▶ How to complete this task
Copy word for word, please, the lines of the entries below running from the one containing "You are a GUI agent. The screenshot is 1021×840." to the one containing "Careers (693, 242)", both ends included.

▶ Extracted entries
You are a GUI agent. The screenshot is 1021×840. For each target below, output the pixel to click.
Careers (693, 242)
---
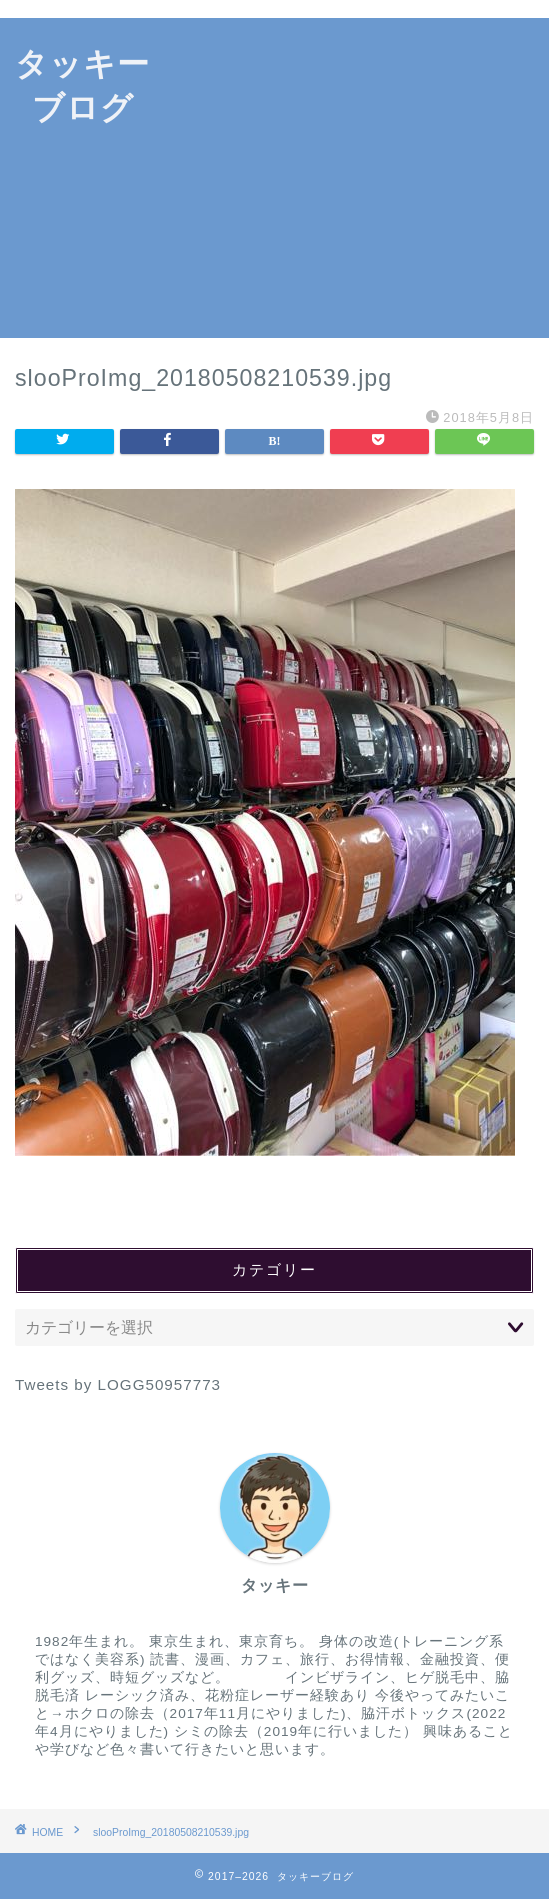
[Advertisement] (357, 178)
---
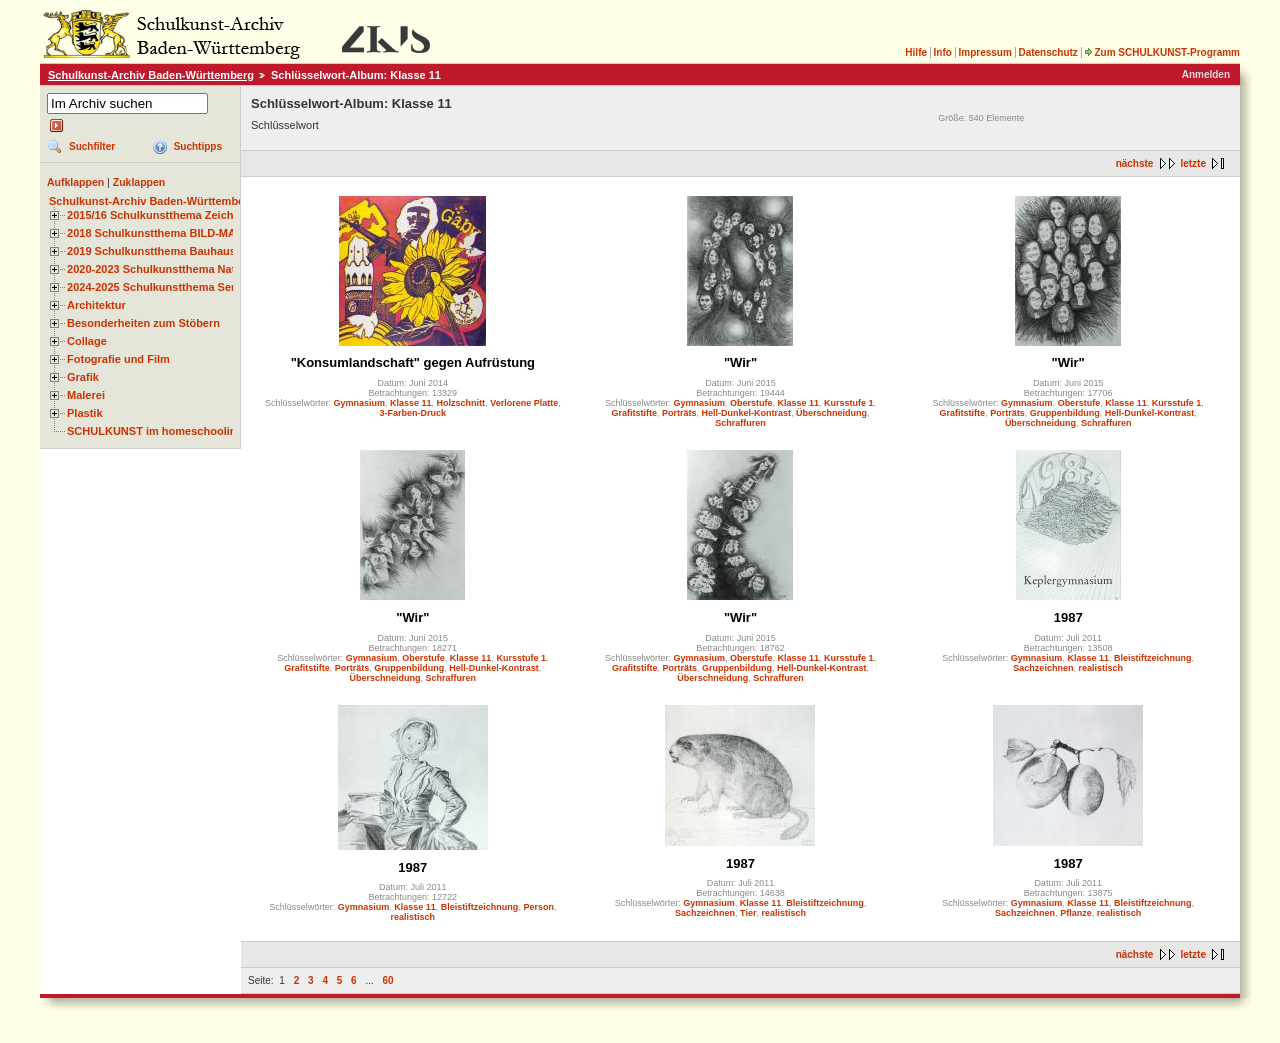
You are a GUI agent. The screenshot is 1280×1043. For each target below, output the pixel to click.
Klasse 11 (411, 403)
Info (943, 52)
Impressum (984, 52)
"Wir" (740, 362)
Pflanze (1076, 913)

▶ Final answer
You are a GUI agent. The screenshot is 1021×840. For each target below, output the pixel to click.
Careers (693, 242)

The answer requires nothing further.